Il est intéressant de montrer que les compléments circonstanciels de lieu à l’initiale s’accordent très souvent à des textes descriptifs alors que les compléments circonstanciels de temps introduisent normalement des textes narratifs.
L’ordre des compléments circonstanciels contribue considérablement à la cohésion et à l’enchaînement dans le texte. Nous avons fait ressortir cette caractéristique en examinant les types de progressions thématiques actualisées par les compléments circonstanciels.
Nous avons tenté ensuite d’embrasser d’un regard la valeur poétique quand il s’agit de l’arrangement des compléments circonstanciels. Cette valeur est d’abord marquée par le fait que les écrivains disposent de ces compléments comme les signaux démarcatifs. Pour ce faire, ils se placent nécessairement en début de paragraphe en servant de transition des séquences textuelles, comme devant nous dans le texte suivant :

– Monsieur de Neufville, je me suis décidé pour le sabre à deux mains.
Il sursauta et je crus qu’il avait peur de cette arme redoutable. Il me détrompa en dénonçant le vice de procédure :
– Monsieur Hizen, c’est avec mes deux témoins que les vôtres ont à régler ce détail. Et jusqu’aux jour et heure qu’ils auront fixés d’un commun accord pour la rencontre, il y aura quelque décence à nous éviter … enfin, dans la mesure du possible.
Devant nous, une ligne serpentine de fantassins montait à l’assaut de retranchements à peine achevés. En tête, paradaient le tambour-major et le clairon-major […]
(Pham Van Ky).

La poétique des phrases et des textes dans les romans francophones repose en bonne partie sur l’insertion des compléments circonstanciels dans différentes zones de l’énoncé. Nous considérons cette démarche comme un art de suspension. Elle permet de créer dans un énoncé une ligne mélodique particulière marquant à la fois le caractère objectif et subjectif dans l’expression.
Le parcours esthétique de la phrase et du texte résultant de l’ordre des compléments circonstanciels est encore exprimé de façon impressionnante par le schéma spectaculaire et cosmique et par l’accumulation de ces compléments. Nous avons remarqué que leur entrée dans la phrase et dans le texte rend très vivante la scénographie par la plume des écrivains. Cela fait penser que chaque phrase ou chaque texte est construit sous forme d’une scène théâtrale ou d’un tableau.
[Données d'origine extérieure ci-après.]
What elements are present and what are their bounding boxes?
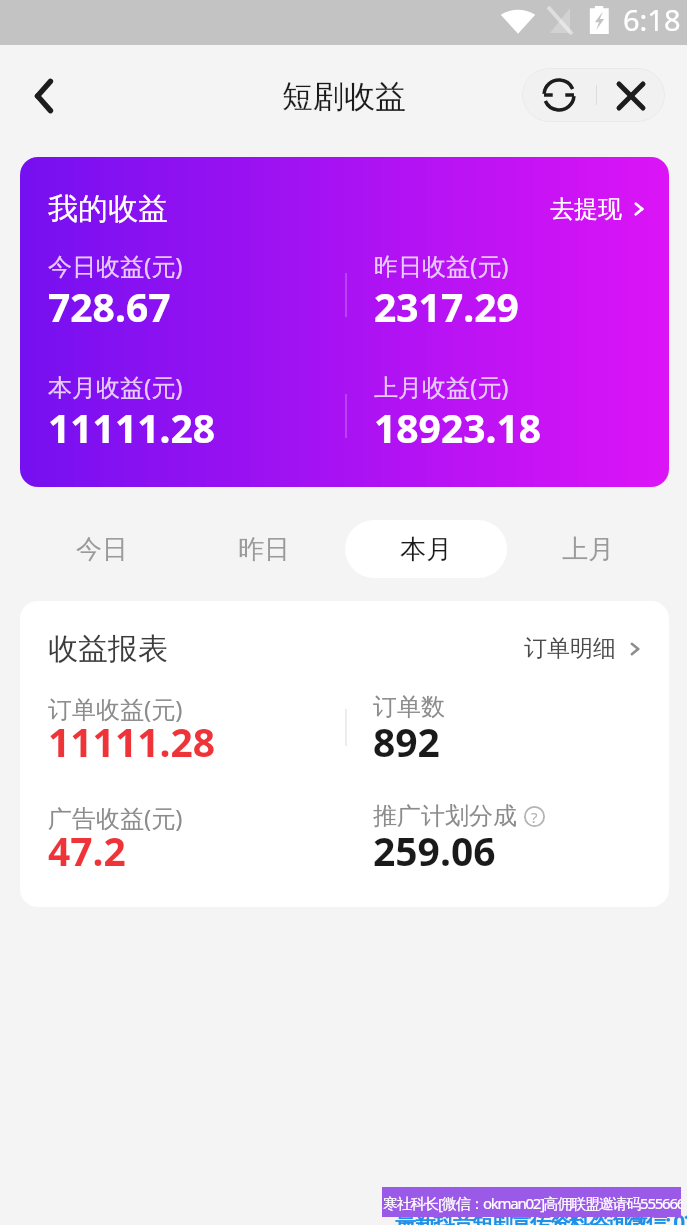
staticText: 收益报表 xyxy=(48,630,168,668)
button[interactable]: 订单明细 xyxy=(524,634,643,663)
staticText: 订单明细 xyxy=(524,634,616,663)
staticText: 昨日 xyxy=(238,533,290,566)
staticText: 18923.18 xyxy=(374,401,542,454)
staticText: 去提现 xyxy=(550,194,622,224)
staticText: 今日收益(元) xyxy=(48,249,183,282)
staticText: 6:18 xyxy=(623,0,681,39)
staticText: 2317.29 xyxy=(374,280,519,333)
staticText: 订单数 xyxy=(373,692,445,722)
staticText: 订单收益(元) xyxy=(48,692,183,725)
staticText: 最新抖音短剧宣传资料咨询微信: 020177217 xyxy=(395,1208,687,1225)
button[interactable]: 昨日 xyxy=(183,520,345,578)
staticText: 昨日收益(元) xyxy=(374,249,509,282)
staticText: 本月收益(元) xyxy=(48,370,183,403)
button[interactable]: 本月 xyxy=(345,520,507,578)
staticText: 今日 xyxy=(76,533,128,566)
button[interactable]: Refresh xyxy=(522,68,596,122)
staticText: 我的收益 xyxy=(48,190,168,228)
staticText: 推广计划分成 xyxy=(373,801,517,831)
button[interactable]: 上月 xyxy=(507,520,669,578)
staticText: 892 xyxy=(373,715,440,768)
button[interactable]: Close xyxy=(597,68,665,122)
staticText: 259.06 xyxy=(373,824,496,877)
staticText: ? xyxy=(531,807,538,827)
staticText: 广告收益(元) xyxy=(48,801,183,834)
button[interactable]: Back xyxy=(19,70,69,120)
staticText: 上月收益(元) xyxy=(374,370,509,403)
staticText: 47.2 xyxy=(48,824,126,877)
staticText: 寒社科长[微信：okman02]高佣联盟邀请码555666 xyxy=(383,1193,682,1213)
staticText: 728.67 xyxy=(48,280,171,333)
staticText: 11111.28 xyxy=(48,715,216,768)
staticText: 短剧收益 xyxy=(282,77,406,116)
staticText: 本月 xyxy=(400,533,452,566)
staticText: 11111.28 xyxy=(48,401,216,454)
button[interactable]: 去提现 xyxy=(550,194,647,224)
staticText: 上月 xyxy=(562,533,614,566)
button[interactable]: 今日 xyxy=(20,520,183,578)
2.3. Troisième partie : étude de la place des adverbes

La troisième partie de la thèse se compose de deux chapitres. Le chapitre 5 est consacré à l’examen de la position des adverbes au niveau de la phrase. Dans le chapitre 6, nous sommes amenés à traiter de la position des adverbes dans le cadre du texte.
Ainsi, au niveau de la phrase, après avoir présenté brièvement la construction des adverbes selon les linguistes modernes, la position des adverbes est d’abord expliquée au point de vue de la fonction. Nous nous sommes focalisé essentiellement dans un premier temps sur la zone postverbale ; il s’agit de la zone du syntagme verbal qui attire souvent les adverbes de modification verbale. C’est un fait assez connu. Nous abordons pourtant deux types d’adverbes : les adverbes énonciatifs et les adverbes scéniques.
L’essentiel est de mettre en évidence la concordance et la discordance entre la position et la fonction de ces adverbes. En d’autres termes, nous avons cherché à justifier l’interdépendance entre l’ordre des adverbes et leur fonction. Cette démarche consiste à voir les combinaisons des adverbes avec d’autres éléments discursifs.
Pour les adverbes appelés énonciatifs, il est communément admis que certains d’entre eux peuvent se mettre dans toutes les césures de l’énoncé. Mais leur mobilité devient parfois un piège duquel le lecteur se sort difficilement. Cela signifie que leur déplacement entraîne une modification importante de leur fonction. En effet, quand les auteurs arrangent ces adverbes liés après le verbe, on les interprète normalement comme les adverbes modificateurs du verbe. Voyons par exemple le cas des adverbes personnellement et confidentiellement :

J’étais considéré comme un traître à la condition humaine, en me posant comme innocent, en ne croyant être au-delà ou en deçà des hystéries collectives justifiées par ce même droit à la vie qu’on me refusait personnellement. (Cung Giu Nguyen).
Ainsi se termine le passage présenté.